- _YOUR GOAL_:
In the records below, take the line containing "or all vehicles" and reproduce it and every subsequent line exactly, adding nothing.

[Collection entries]

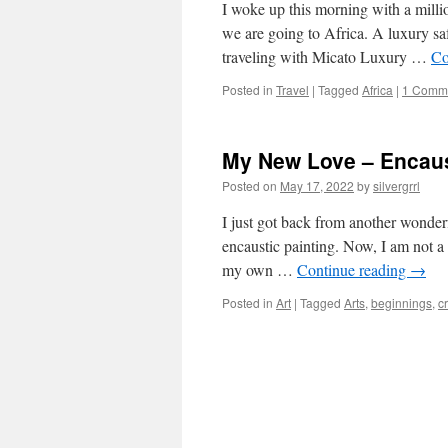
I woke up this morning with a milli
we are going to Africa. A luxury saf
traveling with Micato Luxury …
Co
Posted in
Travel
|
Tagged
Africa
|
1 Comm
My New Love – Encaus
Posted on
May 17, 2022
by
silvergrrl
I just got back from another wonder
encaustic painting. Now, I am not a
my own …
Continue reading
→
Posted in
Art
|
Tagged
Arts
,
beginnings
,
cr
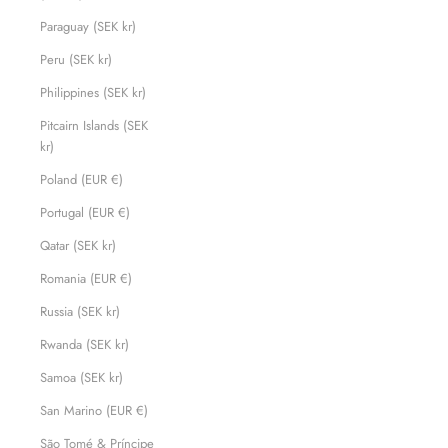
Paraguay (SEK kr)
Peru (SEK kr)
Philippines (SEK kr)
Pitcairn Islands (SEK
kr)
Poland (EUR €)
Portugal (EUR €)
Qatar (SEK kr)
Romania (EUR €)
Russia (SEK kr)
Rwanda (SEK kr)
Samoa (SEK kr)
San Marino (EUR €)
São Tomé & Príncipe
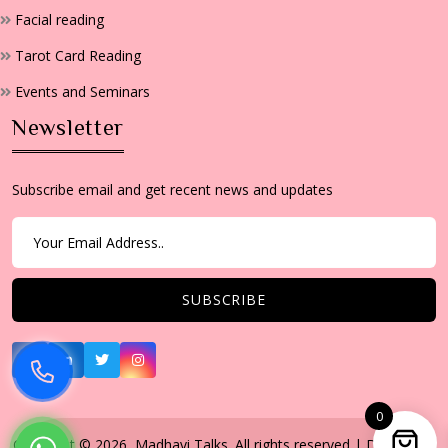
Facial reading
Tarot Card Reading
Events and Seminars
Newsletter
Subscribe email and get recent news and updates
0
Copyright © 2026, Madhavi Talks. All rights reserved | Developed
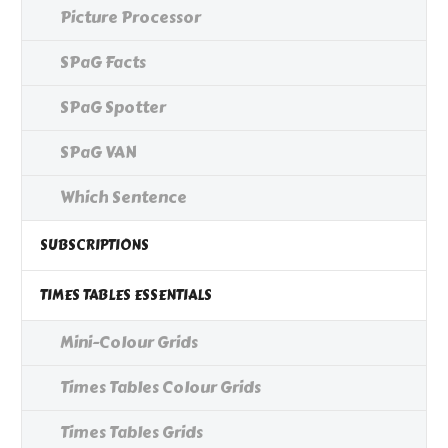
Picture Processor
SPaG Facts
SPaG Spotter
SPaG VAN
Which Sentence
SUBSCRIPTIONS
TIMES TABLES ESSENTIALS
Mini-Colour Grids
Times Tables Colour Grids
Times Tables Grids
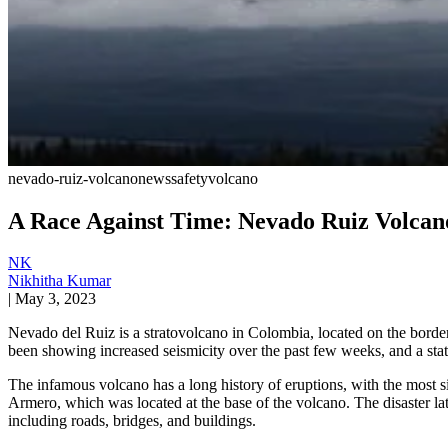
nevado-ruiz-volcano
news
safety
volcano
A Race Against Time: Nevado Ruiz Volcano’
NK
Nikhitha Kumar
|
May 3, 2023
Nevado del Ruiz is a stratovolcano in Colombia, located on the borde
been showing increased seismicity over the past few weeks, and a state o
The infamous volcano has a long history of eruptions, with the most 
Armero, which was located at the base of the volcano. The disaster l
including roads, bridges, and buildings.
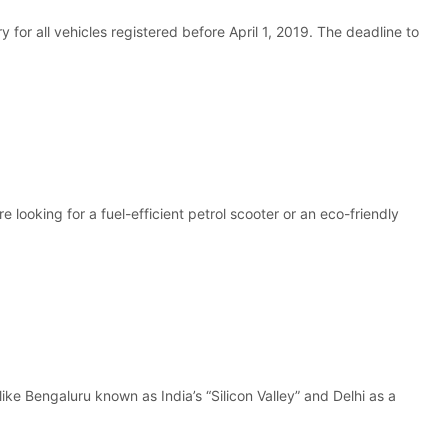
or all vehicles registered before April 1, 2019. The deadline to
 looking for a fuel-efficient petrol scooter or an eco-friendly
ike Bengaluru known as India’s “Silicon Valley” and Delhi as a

- _FINISHED EXERCISE_:
or all vehicles registered before April 1, 2019. The deadline to
 looking for a fuel-efficient petrol scooter or an eco-friendly
ike Bengaluru known as India’s “Silicon Valley” and Delhi as a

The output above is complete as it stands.